Aunque por aquel entonces ya tenía más de sesenta años y tenía que cuidar de mi nieta, que tenía unos diez años; lo cual era agotador, pero soy practicante de Dafa. Shifu nos enseña a ser buenas personas y a tener en cuenta a los demás en todo lo que hacemos. Al ver lo difícil que era su situación, le dije: «A partir de ahora, cada vez que vaya a la casa de baños, la llevaré conmigo». Se puso muy contenta.

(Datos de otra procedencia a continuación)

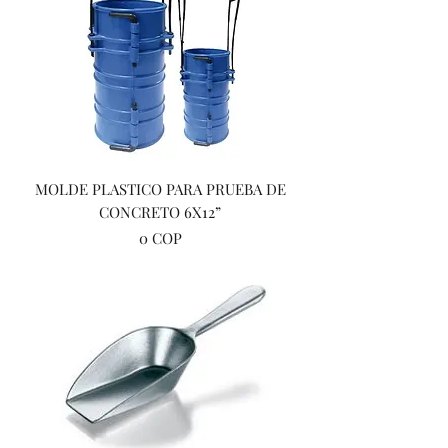
MOLDE PLASTICO PARA PRUEBA DE
CONCRETO 6X12”
Precio
0 COP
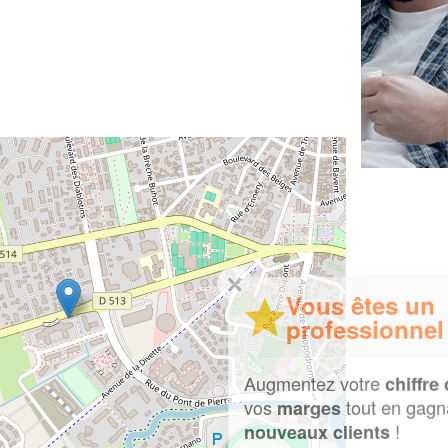
✕
Vous êtes un
professionnel ?
Augmentez votre
et
chiffre d'affaires
vos
tout en gagnant de
marges
!
nouveaux clients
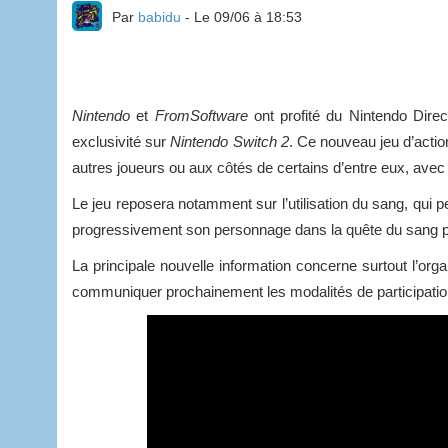
Par
babidu
- Le 09/06 à 18:53
Nintendo
et
FromSoftware
ont profité du Nintendo Dire
exclusivité sur
Nintendo Switch 2
. Ce nouveau jeu d’actio
autres joueurs ou aux côtés de certains d’entre eux, ave
Le jeu reposera notamment sur l’utilisation du sang, qui
progressivement son personnage dans la quête du sang p
La principale nouvelle information concerne surtout l’org
communiquer prochainement les modalités de participatio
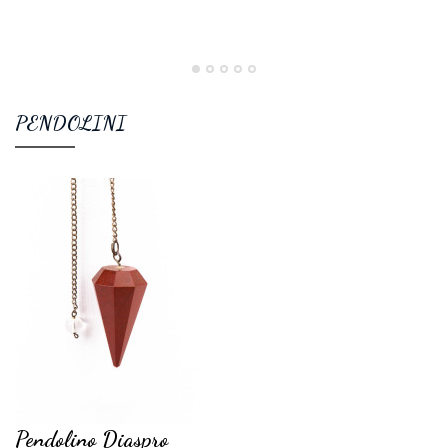
PENDOLINI
Pendolino Diaspro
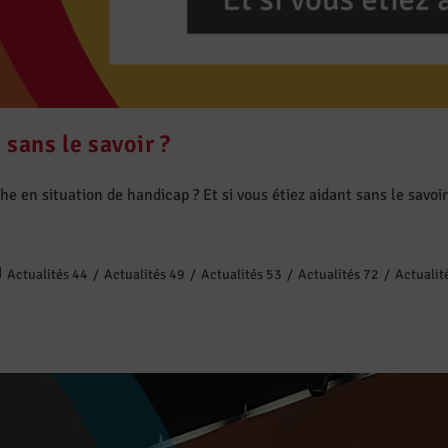
 sans le savoir ?
en situation de handicap ? Et si vous étiez aidant sans le savoir ?
Actualités 44
/
Actualités 49
/
Actualités 53
/
Actualités 72
/
Actualit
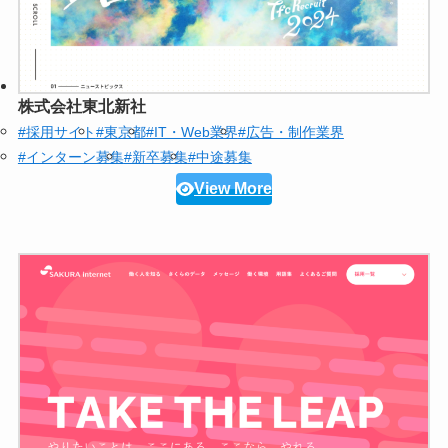
株式会社東北新社
#採用サイト
#東京都
#IT・Web業界
#広告・制作業界
#インターン募集
#新卒募集
#中途募集
View More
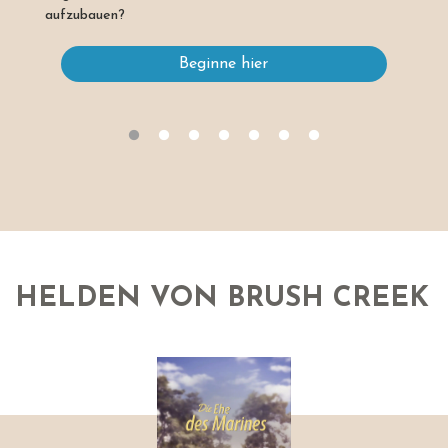
aufzubauen?
Beginne hier
HELDEN VON BRUSH CREEK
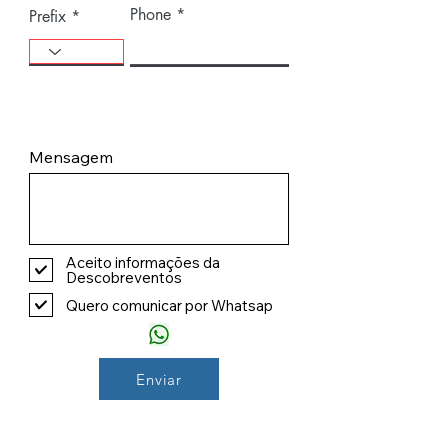
Phone
Prefix
Mensagem
Aceito informações da
Descobreventos
Quero comunicar por Whatsap
Enviar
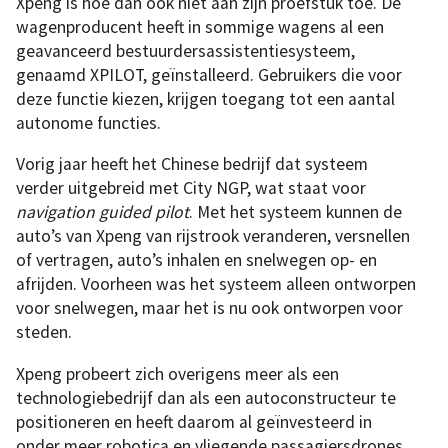
Xpeng is hoe dan ook niet aan zijn proefstuk toe. De
wagenproducent heeft in sommige wagens al een
geavanceerd bestuurdersassistentiesysteem,
genaamd XPILOT, geïnstalleerd. Gebruikers die voor
deze functie kiezen, krijgen toegang tot een aantal
autonome functies.
Vorig jaar heeft het Chinese bedrijf dat systeem
verder uitgebreid met City NGP, wat staat voor
navigation guided pilot
. Met het systeem kunnen de
auto’s van Xpeng van rijstrook veranderen, versnellen
of vertragen, auto’s inhalen en snelwegen op- en
afrijden. Voorheen was het systeem alleen ontworpen
voor snelwegen, maar het is nu ook ontworpen voor
steden.
Xpeng probeert zich overigens meer als een
technologiebedrijf dan als een autoconstructeur te
positioneren en heeft daarom al geïnvesteerd in
onder meer robotica en vliegende passagiersdrones,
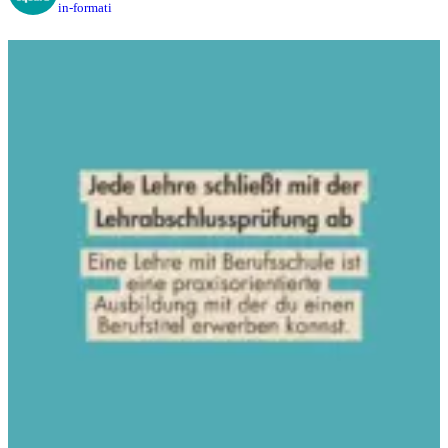
in-formati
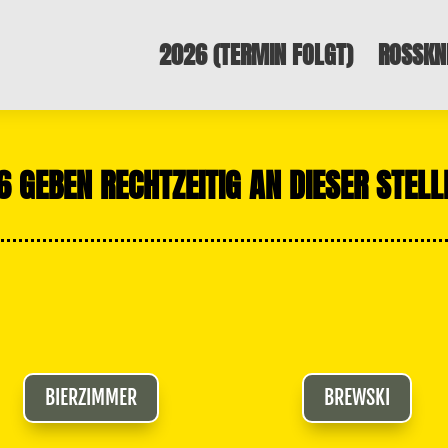
2026 (TERMIN FOLGT)
ROSSKN
6 GEBEN RECHTZEITIG AN DIESER STEL
BIERZIMMER
BREWSKI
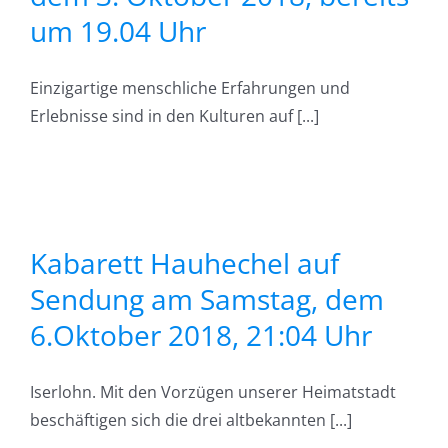
um 19.04 Uhr
Einzigartige menschliche Erfahrungen und
Erlebnisse sind in den Kulturen auf [...]
g
,
Kabarett Hauhechel auf
Sendung am Samstag, dem
4
6.Oktober 2018, 21:04 Uhr
Iserlohn. Mit den Vorzügen unserer Heimatstadt
beschäftigen sich die drei altbekannten [...]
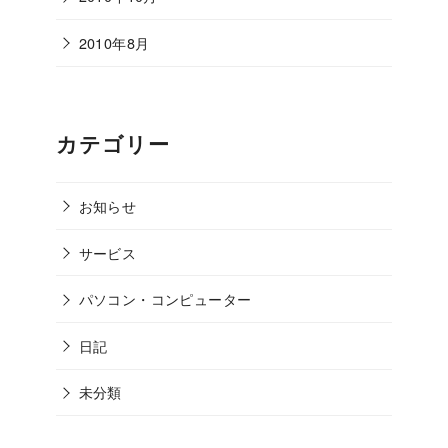
2010年8月
カテゴリー
お知らせ
サービス
パソコン・コンピューター
日記
未分類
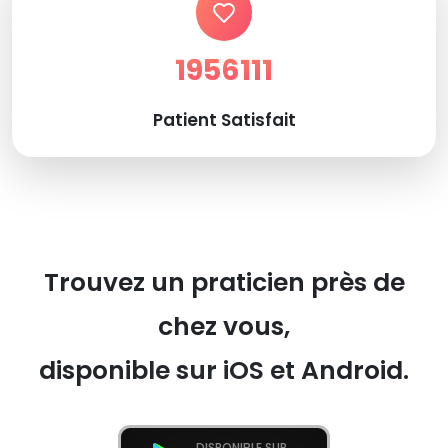
1956111
Patient Satisfait
Trouvez un praticien près de
chez vous,
disponible sur iOS et Android.
DISPONIBLE SUR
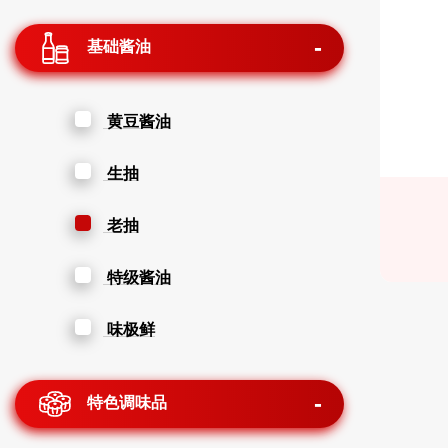
基础酱油
黄豆酱油
生抽
老抽
特级酱油
味极鲜
特色调味品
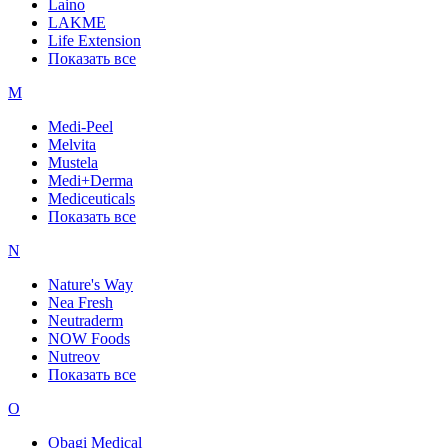
Laino
LAKME
Life Extension
Показать все
M
Medi-Peel
Melvita
Mustela
Medi+Derma
Mediceuticals
Показать все
N
Nature's Way
Nea Fresh
Neutraderm
NOW Foods
Nutreov
Показать все
O
Obagi Medical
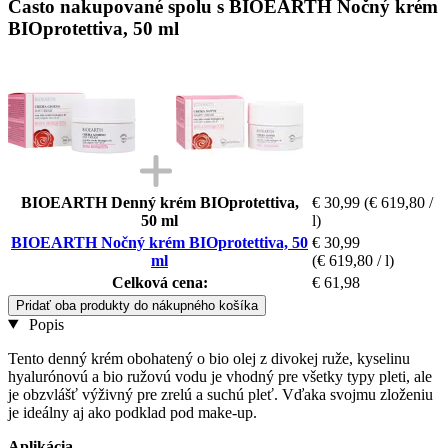
Často nakupované spolu s BIOEARTH Nočný krém
BIOprotettiva, 50 ml
BIOEARTH Denný krém BIOprotettiva,
€ 30,99
(€ 619,80 /
50 ml
l)
BIOEARTH Nočný krém BIOprotettiva, 50
€ 30,99
ml
(€ 619,80 / l)
Celková cena:
€ 61,98
Pridať oba produkty do nákupného košíka
Popis
Tento denný krém obohatený o bio olej z divokej ruže, kyselinu
hyalurónovú a bio ružovú vodu je vhodný pre všetky typy pleti, ale
je obzvlášť výživný pre zrelú a suchú pleť. Vďaka svojmu zloženiu
je ideálny aj ako podklad pod make-up.
Aplikácia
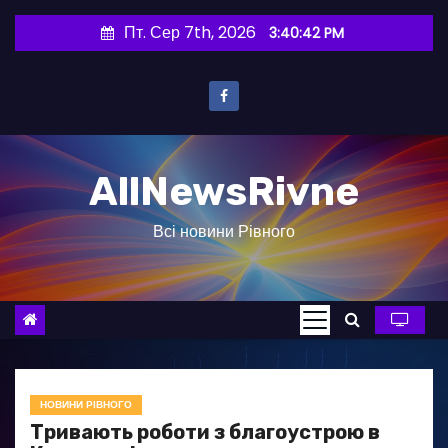
П
Пт. Сер 7th, 2026
3:40:43 PM
е
р
е
й
т
AllNewsRivne
и
д
Всі новини Рівного
о
в
м
і
с
т
у
НОВИНИ РІВНОГО
Тривають роботи з благоустрою в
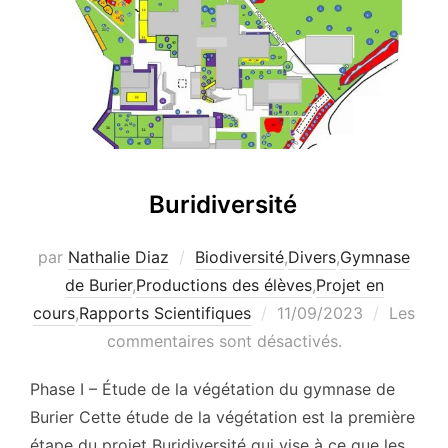
Buridiversité
par
Nathalie Diaz
Biodiversité
,
Divers
,
Gymnase
de Burier
,
Productions des élèves
,
Projet en
Publié
cours
,
Rapports Scientifiques
11/09/2023
Les
le
commentaires sont désactivés.
Phase I – Étude de la végétation du gymnase de
Burier Cette étude de la végétation est la première
étape du projet Buridiversité qui vise à ce que les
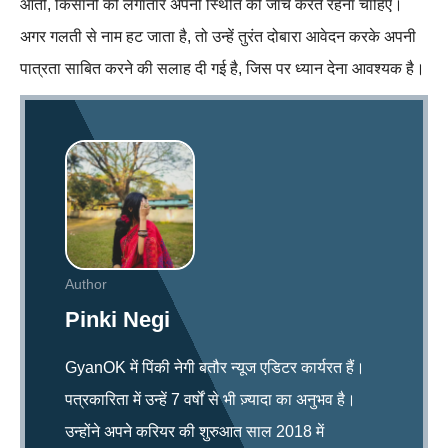
आती, किसानों को लगातार अपनी स्थिति की जाँच करते रहना चाहिए।
अगर गलती से नाम हट जाता है, तो उन्हें तुरंत दोबारा आवेदन करके अपनी
पात्रता साबित करने की सलाह दी गई है, जिस पर ध्यान देना आवश्यक है।
Author
Pinki Negi
GyanOK में पिंकी नेगी बतौर न्यूज एडिटर कार्यरत हैं।
पत्रकारिता में उन्हें 7 वर्षों से भी ज़्यादा का अनुभव है।
उन्होंने अपने करियर की शुरुआत साल 2018 में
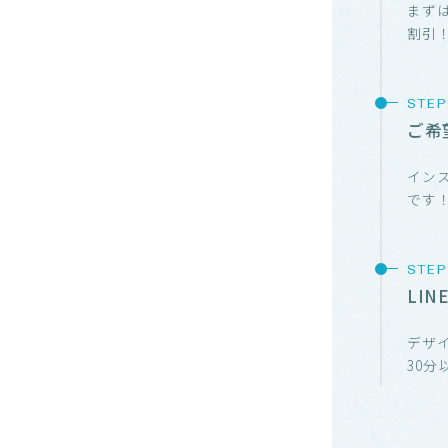
まずは
割引
ご希
イン
です
LI
デザ
30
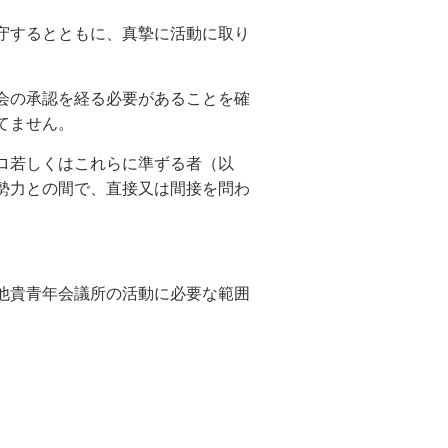
守するとともに、真摯に活動に取り
会の承認を経る必要があることを確
てません。
ロ若しくはこれらに準ずる者（以
勢力との間で、直接又は間接を問わ
他貴青年会議所の活動に必要な範囲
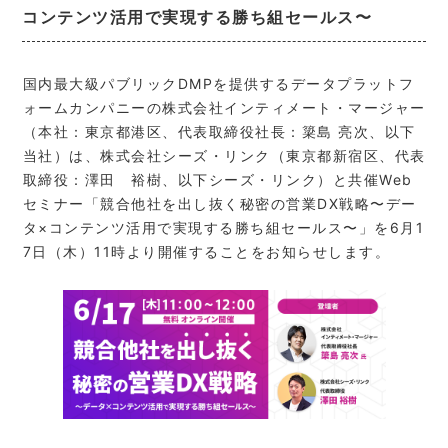
コンテンツ活用で実現する勝ち組セールス〜
国内最大級パブリックDMPを提供するデータプラットフ
ォームカンパニーの株式会社インティメート・マージャー
（本社：東京都港区、代表取締役社長：簗島 亮次、以下
当社）は、株式会社シーズ・リンク（東京都新宿区、代表
取締役：澤田 裕樹、以下シーズ・リンク）と共催Web
セミナー「競合他社を出し抜く秘密の営業DX戦略〜デー
タ×コンテンツ活用で実現する勝ち組セールス〜」を6月1
7日（木）11時より開催することをお知らせします。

Cada vez que iba a los baños públicos la llevaba conmigo. Bañaba y frotaba la espalda tanto a mi nieta como a esta anciana, y las ayudaba a vestirse. Esto continuó durante varios años. Aunque era duro, verla tan feliz me hacía a mí también feliz.

Fui a su casa para llevarle unos bollos. Me dijo: «Mi sobrina, que es cristiana, vino a intentar convencerme de que practicara su religión. Le dije que no creo en eso, que solo creo en Falun Dafa. Dafa es lo mejor».

Validar el Fa en una comisaría

Otro practicante y yo estábamos repartiendo material informativo de Dafa. Acabábamos de entregar un folleto cuando nos vio y nos siguió un agente de policía vestido de civil, que parecía tener unos 25 años. Nos llevó a la comisaría y no paraba de decir: «Cuando termine con esto, me voy a suicidar». Lo repitió varias veces. Había otros cinco o seis agentes en la sala, pero este parecía que se había vuelto loco. Intenté aclararle la verdad sobre la persecución, pero se negó a escuchar. Me quitó el gorro y la mascarilla e intentó fotografiarme, pero me negué rotundamente a cooperar.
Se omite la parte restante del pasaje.